Primary LanguageRMIT LicenseMIT

Assignment 4

Patrick D. Schloss
October 24, 2014

Complete the exercise listed below and submit it as a pull request to the Assignment 4 repository. Your pull request should only include a single file that is your unique name followed by a .R. For example, I would submit a pull request to add pschloss.R to the repository. You will submit your own assignment and give credit to anyone that worked with you on the assignment and to any websites that you used along your way. You should not use any packages beyond the base R system. This assignment is due on Friday, October 31st.

Problem: Reading the literature is very time consuming and there's never enough time. Develop a set of functions that you can use to help you to determine the priority each should have in your stack of papers. To do this you will identify and count all of the words in the paper. I would like you to develop a new R library (a collection of R functions) that has several basic commands:

Command Input Output Functionality
readPaper file a list given a file name, create a list variable that contains any necessary information
wordCount filelist, word vector of numbers if I supply the output from readPaper and a word (or a vector of words), tell me how many times the word(s) shows up
wordPlacement filelist, word vector of numbers if I supply the output from readPaper and a word, tell me the starting character position of that word indexed from the beginning of the paper
wordHist filelist, nwords=10 histogram output and plot Generate a histogram of how many times the top 10 words are used, but allow me to change the default number of "top words"
nextWord filelist, word vector of counts if I give a word, tell me the frequency of words that follow it
previousWord filelist, word vector of counts if I give a word, tell me the frequency of words that preceed it
surpriseMe filelist, ??? ??? create a function "surpriseMe" that does a task of your choosing

This file should contain all the code necessary to process a single text file. You should know enough to complete this assignment with the material covered in class and from the first four chapaters of the book. One command that you will need for your read command is "scan". I should be able to run these command on another text file without touching the code in your R file.

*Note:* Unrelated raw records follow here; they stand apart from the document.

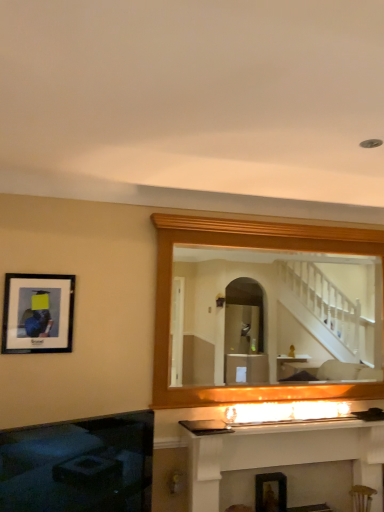 Question: Is white glossy fireplace at center, which is the second fireplace from left to right, outside black glass fireplace at lower left, which ranks as the first fireplace in left-to-right order?

Choices:
 (A) no
 (B) yes

Answer: (B)

Question: From a real-world perspective, is white glossy fireplace at center, which is the second fireplace from left to right, located beneath black glass fireplace at lower left, the 2th fireplace viewed from the right?

Choices:
 (A) yes
 (B) no

Answer: (A)

Question: Considering the relative sizes of white glossy fireplace at center, positioned as the first fireplace in right-to-left order, and black glass fireplace at lower left, which ranks as the first fireplace in left-to-right order, in the image provided, is white glossy fireplace at center, positioned as the first fireplace in right-to-left order, taller than black glass fireplace at lower left, which ranks as the first fireplace in left-to-right order,?

Choices:
 (A) yes
 (B) no

Answer: (A)

Question: Are white glossy fireplace at center, which is the second fireplace from left to right, and black glass fireplace at lower left, the 2th fireplace viewed from the right, located far from each other?

Choices:
 (A) yes
 (B) no

Answer: (B)

Question: Is black glass fireplace at lower left, the 2th fireplace viewed from the right, inside white glossy fireplace at center, which is the second fireplace from left to right?

Choices:
 (A) no
 (B) yes

Answer: (A)

Question: Is white glossy fireplace at center, which is the second fireplace from left to right, at the right side of black glass fireplace at lower left, which ranks as the first fireplace in left-to-right order?

Choices:
 (A) yes
 (B) no

Answer: (A)

Question: Is wooden mirror at upper center not near black glass fireplace at lower left, the 2th fireplace viewed from the right?

Choices:
 (A) yes
 (B) no

Answer: (A)

Question: Is wooden mirror at upper center closer to camera compared to black glass fireplace at lower left, which ranks as the first fireplace in left-to-right order?

Choices:
 (A) yes
 (B) no

Answer: (B)

Question: Is black glass fireplace at lower left, the 2th fireplace viewed from the right, at the back of wooden mirror at upper center?

Choices:
 (A) no
 (B) yes

Answer: (A)

Question: From a real-world perspective, is wooden mirror at upper center under black glass fireplace at lower left, which ranks as the first fireplace in left-to-right order?

Choices:
 (A) yes
 (B) no

Answer: (B)

Question: Can you confirm if wooden mirror at upper center is taller than black glass fireplace at lower left, which ranks as the first fireplace in left-to-right order?

Choices:
 (A) no
 (B) yes

Answer: (B)

Question: Is wooden mirror at upper center facing towards black glass fireplace at lower left, which ranks as the first fireplace in left-to-right order?

Choices:
 (A) yes
 (B) no

Answer: (B)

Question: Is the depth of matte black picture frame at left greater than that of wooden mirror at upper center?

Choices:
 (A) no
 (B) yes

Answer: (A) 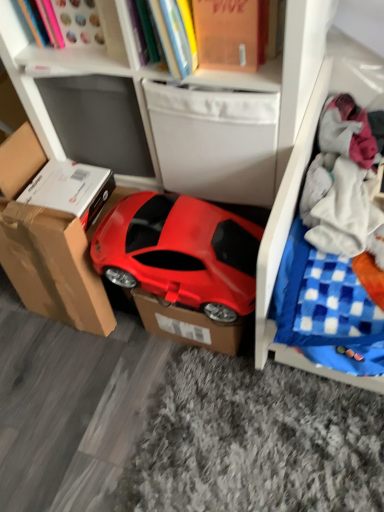 Question: Considering their positions, is matte white bookcase at upper center located in front of or behind orange matte book at upper center?

Choices:
 (A) front
 (B) behind

Answer: (A)

Question: Considering the relative positions of matte white bookcase at upper center and orange matte book at upper center in the image provided, is matte white bookcase at upper center to the left or to the right of orange matte book at upper center?

Choices:
 (A) left
 (B) right

Answer: (A)

Question: Which object is positioned farthest from the white matte drawer at center?

Choices:
 (A) matte plastic car at center
 (B) white plastic cabinet at upper center
 (C) brown cardboard box at left, the first cardboard box positioned from the left
 (D) white soft fabric at right
 (E) matte white bookcase at upper center

Answer: (C)

Question: Based on their relative distances, which object is farther from the brown cardboard box at left, arranged as the second cardboard box when viewed from the right?

Choices:
 (A) matte cardboard box at center, the second cardboard box from the left
 (B) white matte drawer at center
 (C) white plastic cabinet at upper center
 (D) matte white bookcase at upper center
 (E) matte plastic car at center

Answer: (C) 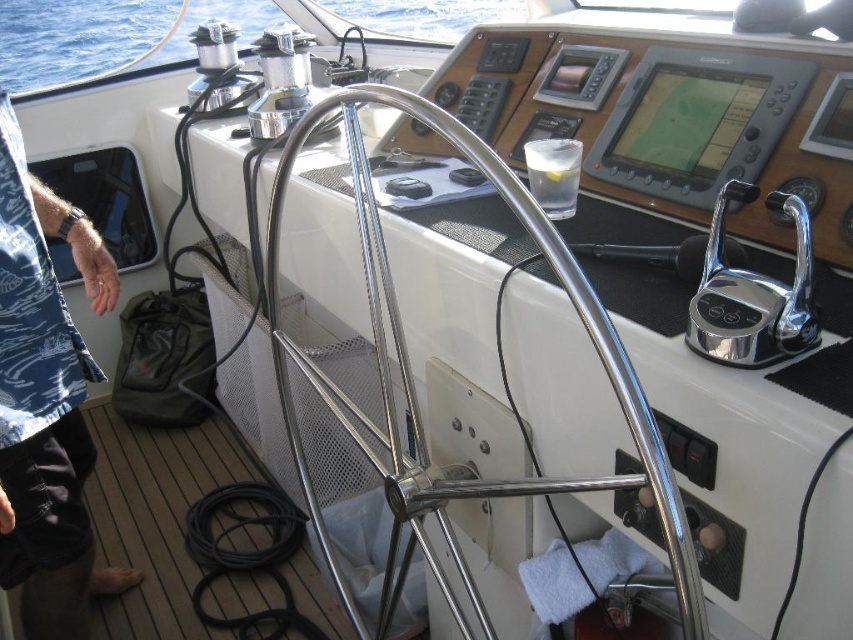 You are a sailor standing in the cockpit of the sailboat. You need to reach the blue printed fabric at left to adjust its position. Can you comfortably reach it while standing in your current position?

The blue printed fabric at left is 36.03 inches away from the viewer, so yes, it can be comfortably reached while standing in the current position.

You are inside the sailboat cockpit and need to locate a specific point for a navigation task. The point is labeled as point (45,403). According to the scene description, where exactly is this point located?

The point (45,403) is located on the blue printed fabric at left.

You are a sailor trying to navigate using the coordinates of two points in the cockpit. The points are labeled as point (39, 342) and point (67, 19). Which point is closer to your current position when standing in front of the steering wheel?

Point (39, 342) is closer to the camera than point (67, 19), so the point closer to your current position is point (39, 342). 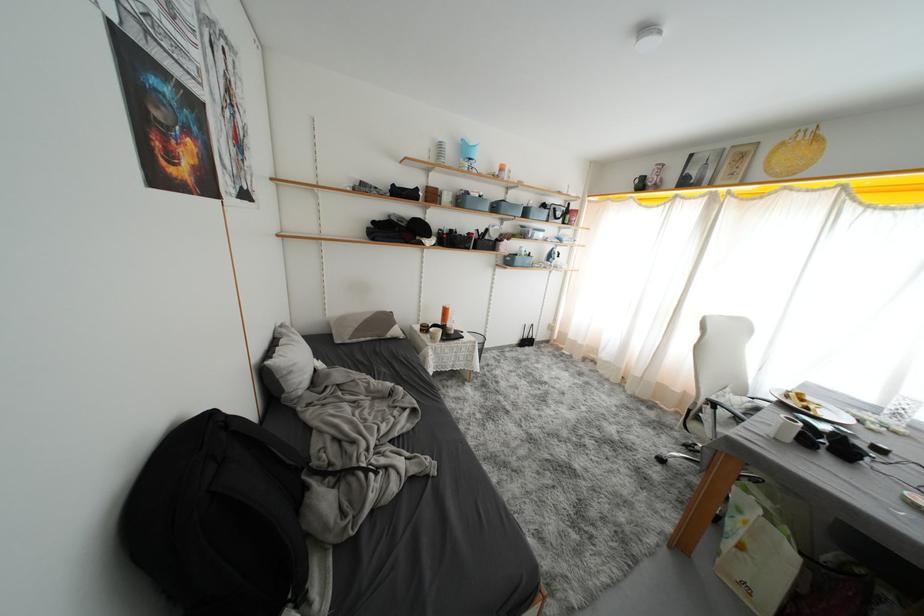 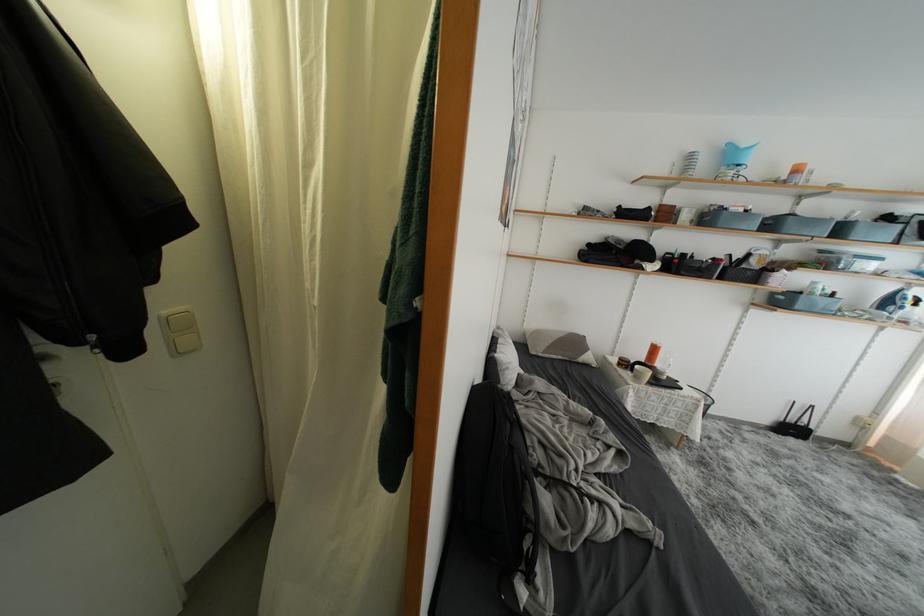 Locate, in the second image, the point that corresponds to (528,230) in the first image.

(829, 256) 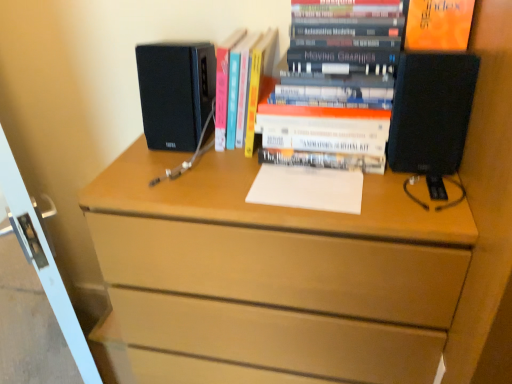 Image resolution: width=512 pixels, height=384 pixels. I want to click on vacant area that is in front of white paper at center, so click(x=313, y=213). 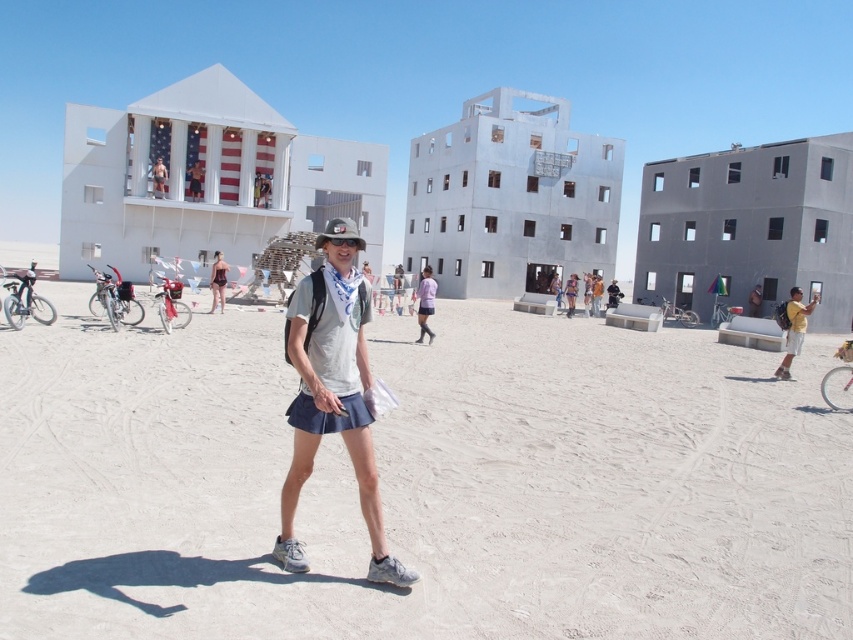 You are a photographer at the festival and want to capture both the yellow backpack at lower right and the purple fabric skirt at center in the same frame. Which object should you position closer to the left side of your camera viewfinder to include both?

To include both the yellow backpack at lower right and the purple fabric skirt at center in the same frame, you should position the purple fabric skirt at center closer to the left side of your camera viewfinder since the yellow backpack at lower right is already on its right side.

You are standing at the location of the person in the image. You want to reach the American flag displayed on one of the large structures. The flag is located at point (631, 604). If you can walk 5 meters before needing to rest, will you be able to reach the flag without resting?

The distance between you and the American flag at point (631, 604) is 4.27 meters, which is less than 5 meters. Therefore, you can reach the flag without needing to rest.

You are an artist at the festival and need to decide where to place a new sculpture. The sculpture requires a base that must be taller than both the yellow backpack at lower right and the purple fabric skirt at center. Which object should you compare the sculpture base height to ensure it meets the requirement?

The sculpture base must be taller than the purple fabric skirt at center because it is taller than the yellow backpack at lower right. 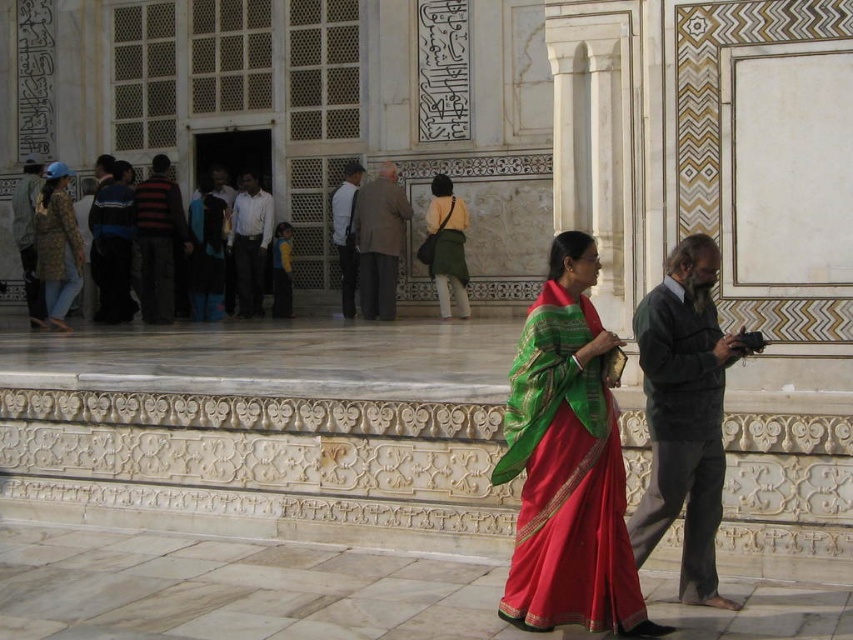 You are standing at the entrance of the historical site and notice two visitors wearing distinct clothing items. The striped sweater at center and the patterned fabric jacket at left. Which clothing item is taller?

The striped sweater at center is taller than the patterned fabric jacket at left.

You are a tour guide leading a group at this historical site. You notice two visitors, one wearing a silky red sari at center and the other in matte black clothing at center. Your group is standing 10 meters away from the entrance. Can your group see both visitors clearly from this distance?

The distance between the silky red sari at center and matte black clothing at center is 20.86 meters. Since your group is only 10 meters from the entrance, they are closer to the entrance than the visitors. However, the exact positions arenot specified, so visibility depends on the layout. If the path is straight and unobstructed, they might see both, but if there are pillars or walls, visibility could be blocked.

You are standing in front of the mosque and want to take a photo that includes both the point at (152, 310) and the point at (57, 204). Which point should you focus on to ensure both are in clear view?

You should focus on the point at (152, 310) because it is closer to the camera, ensuring both points will be in focus. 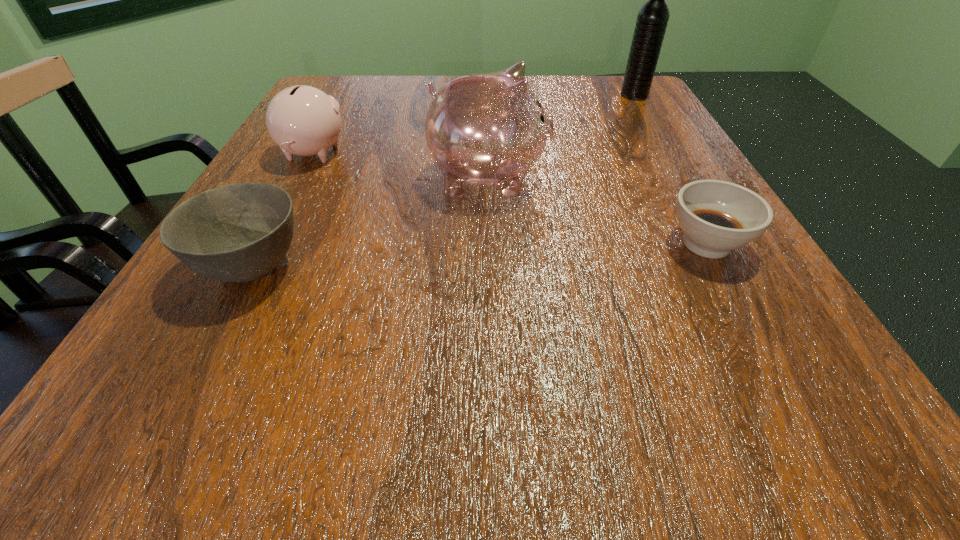 Image resolution: width=960 pixels, height=540 pixels. I want to click on blank region between the bowl and the water bottle, so (444, 181).

At what (x,y) coordinates should I click in order to perform the action: click on vacant area between the soup bowl and the second shortest object. Please return your answer as a coordinate pair (x, y). This screenshot has height=540, width=960. Looking at the image, I should click on (480, 255).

The first line of code should be:


In addition, the R file should contain a commented block of text at the top of each function telling anyone how to run each commands. Also, the code should be well commented so that it is clear what each step does. I will test your code by running the following commands:

paper <- readPaper("mothur.txt")	#I may use a different file
wordCount(paper, "mothur")			#I may use a different word
wordPlacement(paper, "mothur")		#I may use a different word
wordHist(paper, top=20)
nextWord(paper, "mothur")			#I may use a different word
previousWord(paper, "mothur")		#I may use a different word
surpriseMe(paper, ...)

Note: You may find it necessary to create extra functions that perform a task that is needed by multiple commands. This is fine - such utility functions do not need to be "seen" by the users.